İyice yaklaşıp yarım kalan icraatını tamamlayacağını anladım. Bu kez olmazdı. Bir karar vermişken, olmazdı. Geri kaçmaya çalıştım, bırakmadı. Dudakları ısrarla birbirine bastırdığım dudaklarıma temas edince debelenmeyi bıraktım ama karşılık vermedim. Zaten nasıl karşılık vereceğimi de bilmiyordum. Öpüşme eylemi benim için filmlerdeki sahnelerden ibaretti. Bir eli boynumda diğeri kolumdaydı ve kolumda olan eli kendimi rahat bırakmamı ister gibi durmadan kolumu okşuyordu.

Kırık dökük yelkenleri suya indirmem an meselesiydi ama Tutku varken ben bunu ne kendime ne de Ozan'a yapamazdım. Şimdi beni öpecek ve o kadın çağırdığında tıpış tıpış yanına gidecekti. Bu çok çirkindi.

Birbirine yapıştırdığım dudaklarımı ısrarla açmayınca geri çekildi.

"Tamam, bıraktım. Git yat..." dedi ve arkasını döndü. Ellerini kabanının cebine sokarak başını gökyüzüne kaldırdı. Usulca arkamı dönüp terasın açık kapısından içeri girdim. Odama geçip üstümdeki elbiseye rağmen kendimi yatağa bıraktım. Kafama kadar çektiğim yorganın altında bol acılı dürüm olmanın zamanı gelmişti.

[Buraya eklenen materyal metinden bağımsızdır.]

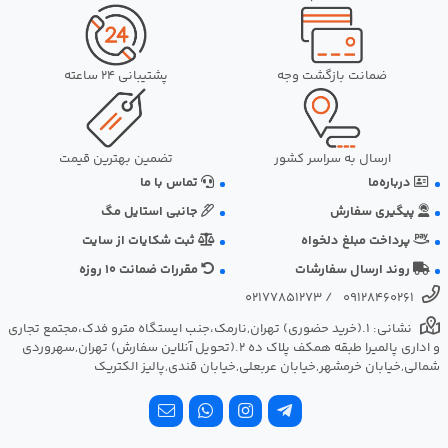
ضمانت بازگشت وجه
پشتیبانی 24 ساعته
ارسال به سراسر کشور
تضمین بهترین قیمت
درباره‌ما
تماس با ما
پیگیری سفارش
جانبی استایل مگ
پرداخت مبلغ دلخواه
ثبت شکایات از سایت
روند ارسال سفارشات
مقررات ضمانت 10 روزه
02177851273
/
09128460261
نشانی: ‎1.(خرید حضوری) تهران,نارمک،جنب ایستگاه مترو فدک،مجتمع تجاری
و اداری پالمیرا طبقه همکف پلاک ده 2.(تحویل آنلاین سفارش) تهران,سهروردی
شمالی,خیابان خرمشهر,خیابان عربعلی,خیابان قندی,پالیز الکتریک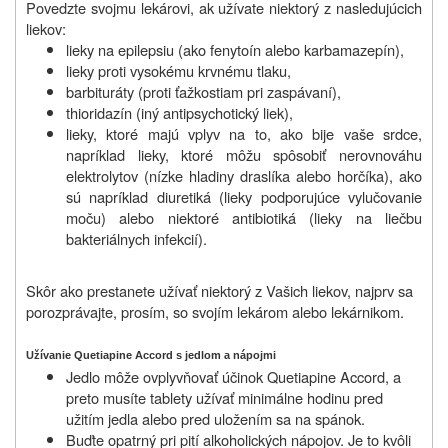
Povedzte svojmu lekárovi, ak užívate niektorý z nasledujúcich
liekov:
lieky na epilepsiu (ako fenytoín alebo karbamazepín),
lieky proti vysokému krvnému tlaku,
barbituráty (proti ťažkostiam pri zaspávaní),
thioridazín (iný antipsychotický liek),
lieky, ktoré majú vplyv na to, ako bije vaše srdce,
napríklad lieky, ktoré môžu spôsobiť nerovnováhu
elektrolytov (nízke hladiny draslíka alebo horčíka), ako
sú napríklad diuretiká (lieky podporujúce vylučovanie
moču) alebo niektoré antibiotiká (lieky na liečbu
bakteriálnych infekcií).
Skôr ako prestanete užívať niektorý z Vašich liekov, najprv sa
porozprávajte, prosím, so svojím lekárom alebo lekárnikom.
Užívanie Quetiapine Accord s jedlom a nápojmi
Jedlo môže ovplyvňovať účinok Quetiapine Accord, a
preto musíte tablety užívať minimálne hodinu pred
užitím jedla alebo pred uložením sa na spánok.
Buďte opatrný pri pití alkoholických nápojov. Je to kvôli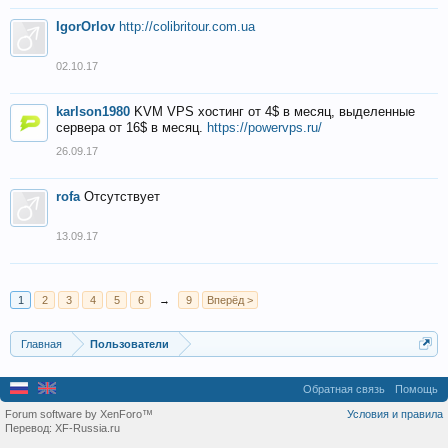
IgorOrlov
http://colibritour.com.ua
02.10.17
karlson1980
KVM VPS хостинг от 4$ в месяц, выделенные
сервера от 16$ в месяц.
https://powervps.ru/
26.09.17
rofa
Отсутствует
13.09.17
1
2
3
4
5
6
→
9
Вперёд >
Главная
Пользователи
Обратная связь
Помощь
Forum software by XenForo™
Условия и правила
Перевод:
XF-Russia.ru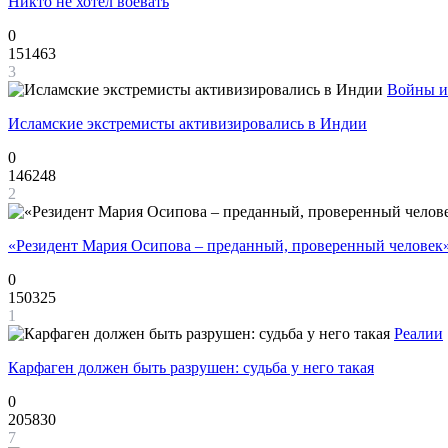
Никто не хотел воевать
0
151463
3
Войны и
Исламские экстремисты активизировались в Индии
0
146248
2
«Резидент Мария Осипова – преданный, проверенный человек
0
150325
1
Реалии
Карфаген должен быть разрушен: судьба у него такая
0
205830
7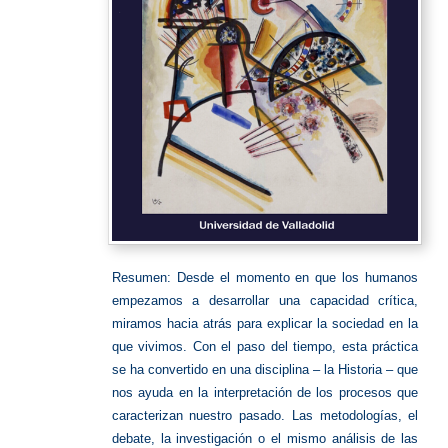
Resumen: Desde el momento en que los humanos
empezamos a desarrollar una capacidad crítica,
miramos hacia atrás para explicar la sociedad en la
que vivimos. Con el paso del tiempo, esta práctica
se ha convertido en una disciplina – la Historia – que
nos ayuda en la interpretación de los procesos que
caracterizan nuestro pasado. Las metodologías, el
debate, la investigación o el mismo análisis de las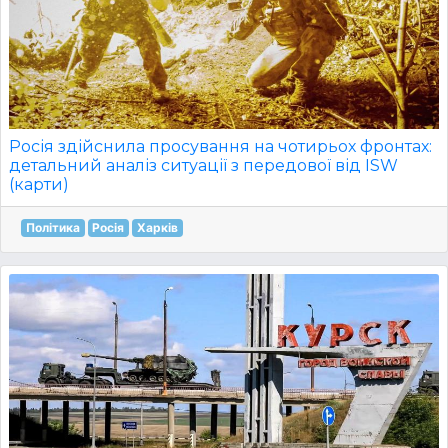
Росія здійснила просування на чотирьох фронтах:
детальний аналіз ситуації з передової від ISW
(карти)
Політика
Росія
Харків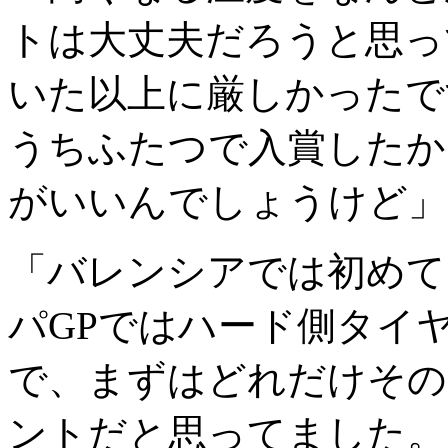
トは大丈夫だろうと思っ
いた以上に厳しかったで
うちふたつで入賞したか
がいいんでしょうけど」
「バレンシアでは初めて
パGPではハード側タイ
で、まずはどれだけその
ントだと思ってました。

Ona kahramanım dediğimi, defterime heyecanla yazdığım satırları ve geleceği günü sabırla beklediğimi bildiği halde zavallı kalbime inat yapar gibi öpmüştü beni. Ne olacaktı bundan sonra? Ben artık bu evde hangi sıfatla kalacaktım. Ev arkadaşlığı, zoraki misafirlik ve Ozan'ın baş belası Yasemin bitmişti.

İmkanı olsa, kafamı evde bırakıp atardım kendimi deniz kıyısına mis gibi. Kafam evde dertleri düşünedursun, ben deniz havasıyla günümü gün ederdim.

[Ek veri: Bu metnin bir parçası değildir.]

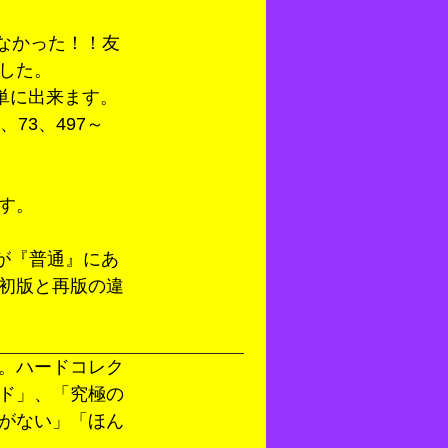
いなかった！！友
した。
単に出来ます。
73、497～
す。
柄が『普通』にあ
初版と再版の違
。ハードコレク
ド」、「究極の
がない」「ほん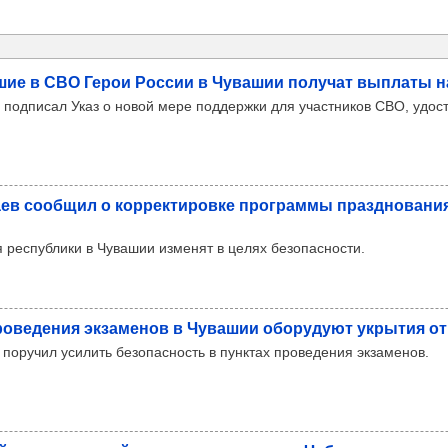
­шие в СВО Герои Рос­сии в Чува­шии полу­чат вып­латы н
 подписал Указ о новой мере поддержки для участников СВО, удос
ев сооб­щил о кор­рек­ти­ровке прог­раммы праз­дно­ва­ни
 республики в Чувашии изменят в целях безопасности.
ро­ве­де­ния экза­ме­нов в Чува­шии обо­ру­дуют укры­тия о
 поручил усилить безопасность в пунктах проведения экзаменов.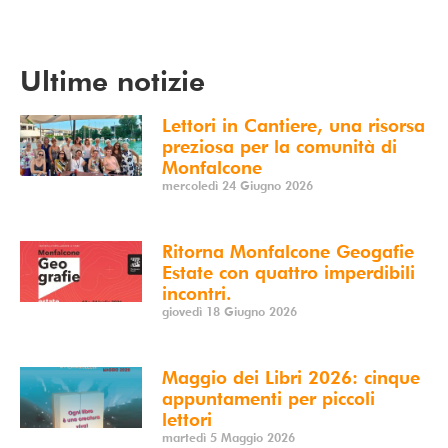
Vedi Calendario
Ultime notizie
Lettori in Cantiere, una risorsa
preziosa per la comunità di
Monfalcone
mercoledì 24 Giugno 2026
Ritorna Monfalcone Geogafie
Estate con quattro imperdibili
incontri.
giovedì 18 Giugno 2026
Maggio dei Libri 2026: cinque
appuntamenti per piccoli
lettori
martedì 5 Maggio 2026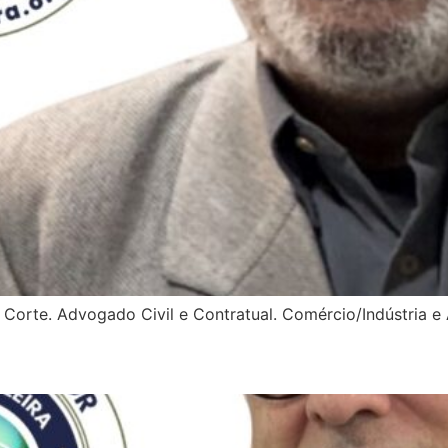
Corte. Advogado Civil e Contratual. Comércio/Indústria e 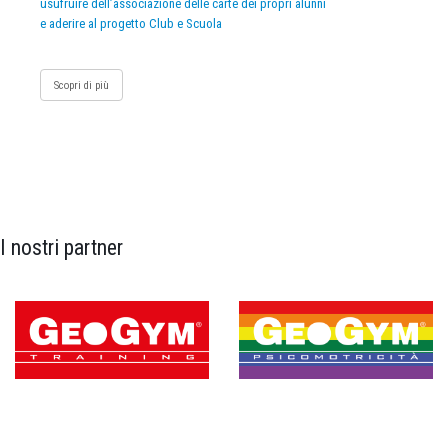
usufruire dell’associazione delle carte dei propri alunni
e aderire al progetto Club e Scuola
Scopri di più
I nostri partner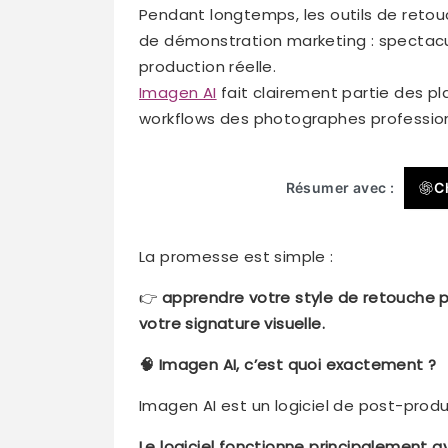
Pendant longtemps, les outils de retou
de démonstration marketing : spectac
production réelle.
Imagen AI
fait clairement partie des pl
workflows des photographes profession
Résumer avec :
C
La promesse est simple :
👉
apprendre votre style de retouche p
votre signature visuelle.
🧠 Imagen AI, c’est quoi exactement ?
Imagen AI est un logiciel de post-produc
Le logiciel fonctionne principalement a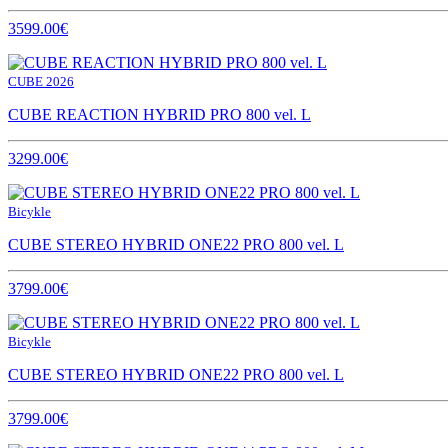
3599.00€
CUBE 2026
CUBE REACTION HYBRID PRO 800 vel. L
3299.00€
Bicykle
CUBE STEREO HYBRID ONE22 PRO 800 vel. L
3799.00€
Bicykle
CUBE STEREO HYBRID ONE22 PRO 800 vel. L
3799.00€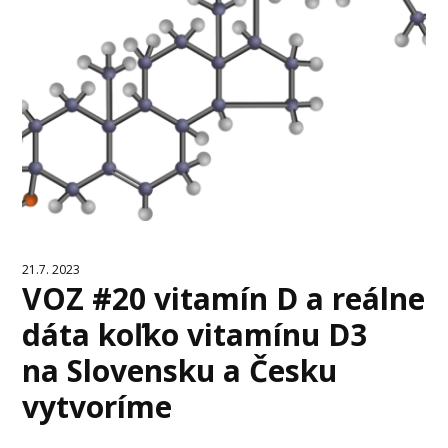
21.7. 2023
VOZ #20 vitamín D a reálne
dáta koľko vitamínu D3
na Slovensku a Česku
vytvoríme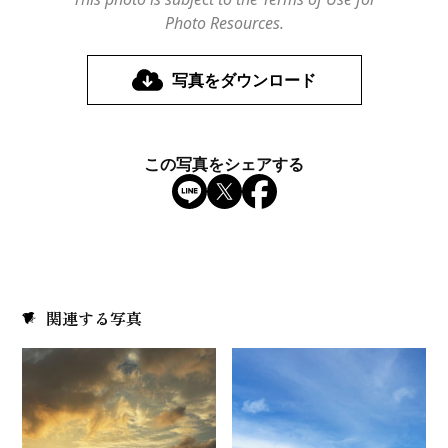
Photo Resources.
写真をダウンロード
この写真をシェアする
関連する写真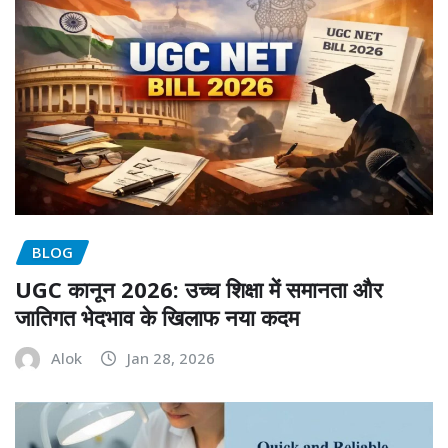
BLOG
UGC कानून 2026: उच्च शिक्षा में समानता और
जातिगत भेदभाव के खिलाफ नया कदम
Alok
Jan 28, 2026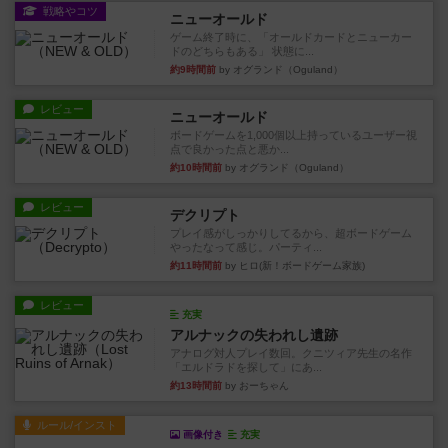
戦略やコツ
ニューオールド
ゲーム終了時に、「オールドカードとニューカー
ドのどちらもある」 状態に...
約9時間前
by オグランド（Oguland）
レビュー
ニューオールド
ボードゲームを1,000個以上持っているユーザー視
点で良かった点と悪か...
約10時間前
by オグランド（Oguland）
レビュー
デクリプト
プレイ感がしっかりしてるから、超ボードゲーム
やったなって感じ。パーティ...
約11時間前
by ヒロ(新！ボードゲーム家族)
レビュー
充実
アルナックの失われし遺跡
アナログ対人プレイ数回。クニツィア先生の名作
「エルドラドを探して」にあ...
約13時間前
by おーちゃん
ルール/インスト
画像付き
充実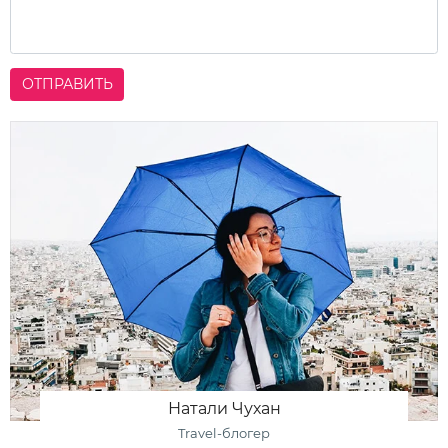
ОТПРАВИТЬ
Натали Чухан
Travel-блогер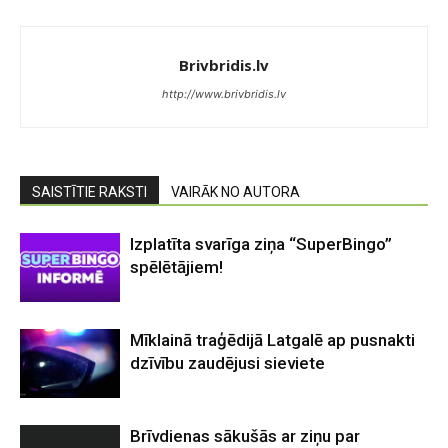
Brivbridis.lv
http://www.brivbridis.lv
SAISTĪTIE RAKSTI
VAIRĀK NO AUTORA
Izplatīta svarīga ziņa “SuperBingo”
spēlētājiem!
Mīklainā traģēdijā Latgalē ap pusnakti
dzīvību zaudējusi sieviete
Brīvdienas sākušās ar ziņu par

Saç köpüğünden kazık gibi olmuş saçlarıma elimi daldırdım. Resmen düğüm olmuşlardı. Banyo yapmayı erteleyerek üstümdeki elbiseyi çıkardım. Pijamalarımı giyip banyoya girdim. Yüzüme bulaşan makyaj kalıntılarını temizledikten sonra yüzümü yıkarak banyodan çıktım. Yatıp uyumak ve her şeyi unutturacak güzellikte bir rüya görme umuduyla yatağıma girdim.

Okuduğumda aklıma mıh gibi kazınan cümleler olur benim. Unutmam ve muhakkak yaşayacağım o günü beklerim.

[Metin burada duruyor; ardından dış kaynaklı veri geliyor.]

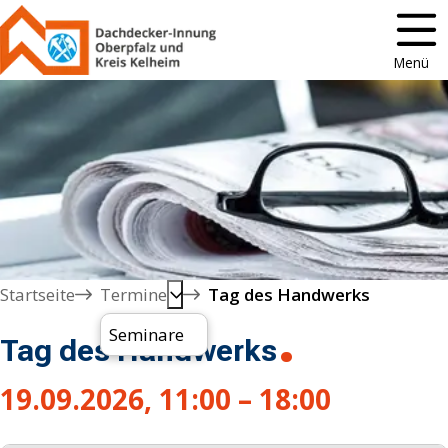
Menü
Startseite
Termine
Tag des Handwerks
Seminare
Tag des Handwerks
19.09.2026, 11:00 – 18:00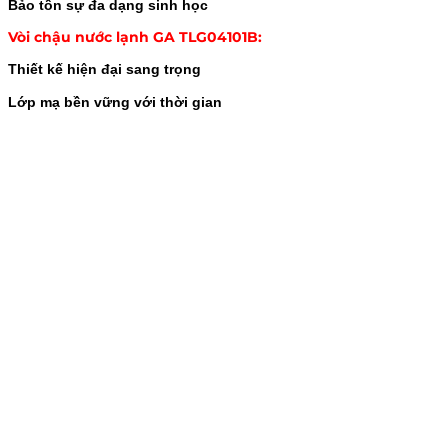
Bảo tồn sự đa dạng sinh học
Vòi chậu nước lạnh GA TLG04101B:
Thiết kế hiện đại sang trọng
Lớp mạ bền vững với thời gian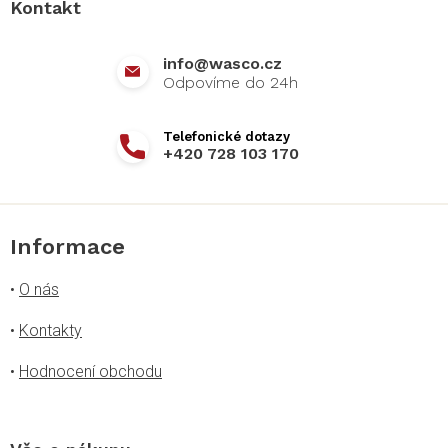
Kontakt
t
í
info
@
wasco.cz
+420 728 103 170
Informace
•
O nás
•
Kontakty
•
Hodnocení obchodu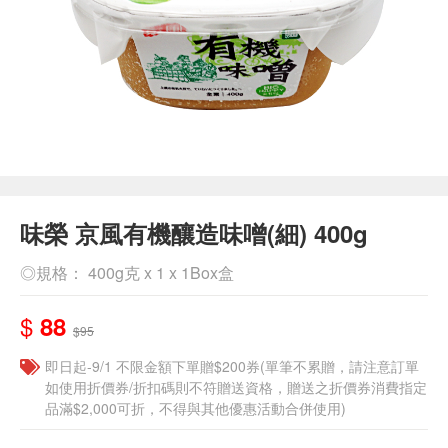
味榮 京風有機釀造味噌(細) 400g
◎規格： 400g克 x 1 x 1Box盒
$
88
$95
即日起-9/1 不限金額下單贈$200券(單筆不累贈，請注意訂單
如使用折價券/折扣碼則不符贈送資格，贈送之折價券消費指定
品滿$2,000可折，不得與其他優惠活動合併使用)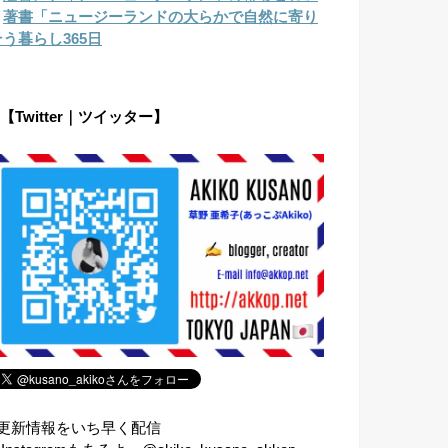
︎
著書「ニュージーランドの大らかで自然に寄り
そう暮らし365日
【Twitter｜ツイッター】
⇧更新情報をいち早く配信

'Kalbin temizse, hikayen mutlu biter...

...

Gece yarısı kurumuş boğazım ve yüreğimdeki sıkışma ile gözlerimi açtım. Komodinin üstündeki telefonumu alarak saate baktım. 03.20

Bir kabus ya da rüya görmediğime emindim ama unutmuş da olabilirdim. Başucumdaki cam şişeye uzandım. Bir yudum su içmek ve kendimi herhangi bir sorun olmadığına ikna edip yeniden uyumak istiyordum. Elimi şişeye attığımda içinin boş olduğunu fark ettim. Şimdi yataktan çıkıp su almak o kadar zor geliyordu ki, buna rağmen ayaklarımı sürüye sürüye kapıya gittim. Derin gece sessizliği ve karanlık beni ürpertse de Ozan'ın birkaç metre mesafemde nefes alıp verdiğini bilmek beni rahatlatıyordu. Her ne kadar bu gece birbirimize söyleyemediklerimiz yüzünden gergin olsak da ona olan duygularımda en ufak bir eksilme yoktu. Aksine dudak tokuşturmadan bir ileri seviyeye çıkmış olmak bile bana yetiyordu. Her ne kadar bunun utanç verici bir durum olduğunu bilsem de kalbime söz geçiremiyordum.

Basamakları inip doğrudan mutfağa gittim. Tezgahın üstündeki sürahiden koca bir bardak su doldurarak kana kana içtim. Yarı açık yarı kapalı gözlerimle odama geri dönüp uyumak istiyordum bir an evvel. Fakat ne olduysa o malum kapının önüne gelince oldu. Normal zamanlarda çıt çıkmayan oda şu an iki ayrı kişinin arada yükselen seslerini dışarı taşırıyordu. Bu saatte bu kadar önemli olan ne diye düşünürken yine şeytana uydum.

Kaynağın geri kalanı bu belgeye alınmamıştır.